Moreover, while LLMs provided a sense of artificial community, there was a secondary community in action, that of participants. This no doubt helped people achieve their goals, and was so by design. But the implication is that creating synthetic beliefs for individuals, without a group of peers to rely on — a potential Holy Grail of this exercise — might be more difficult. The study will control for all these factors.
Some aspects of the experiment were not successful. Participants found it difficult to come up with imaginative envelopes for taboos that wouldn’t be just not-to-to lists. The capacity to refrain from taboo activities was not measured but seemed not remarkable. More guidance will be needed in the study.

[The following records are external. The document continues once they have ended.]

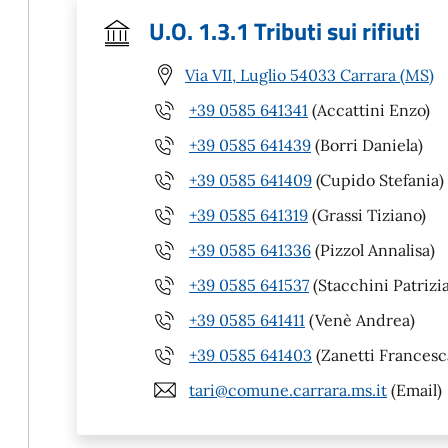
U.O. 1.3.1 Tributi sui rifiuti
Via VII, Luglio 54033 Carrara (MS)
+39 0585 641341
(Accattini Enzo)
+39 0585 641439
(Borri Daniela)
+39 0585 641409
(Cupido Stefania)
+39 0585 641319
(Grassi Tiziano)
+39 0585 641336
(Pizzol Annalisa)
+39 0585 641537
(Stacchini Patrizia
+39 0585 641411
(Venè Andrea)
+39 0585 641403
(Zanetti Francesc
tari@comune.carrara.ms.it
(Email)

Finally, deities that were designed to be comical and not at all plausible didn’t have much success and were adapted over time into something more practical and workable. There is a limit to how “out there” this exercise can go.
The big picture
If machines are going to impact our minds then we should allow that to happen on our own terms, in a way that improves our well-being.
We are capable of immense inward creativity; we can evolve in ways that will foil the machine’s ability to copy and define us.
Willful, creative programming of our own operating systems is not a new goal. Otto Rank, a remarkable thinker and a disciple of Freud’s, saw it as the final stage of art.
Now we have the tools to create this art. In defining and reinforcing new structures of belief, we can at last leave behind the current ones — political, economic, psychological — which seem inevitable and in which we feel trapped.
What’s required is a leap of will, one that will hopefully appear less drastic as more experiments of this kind take place.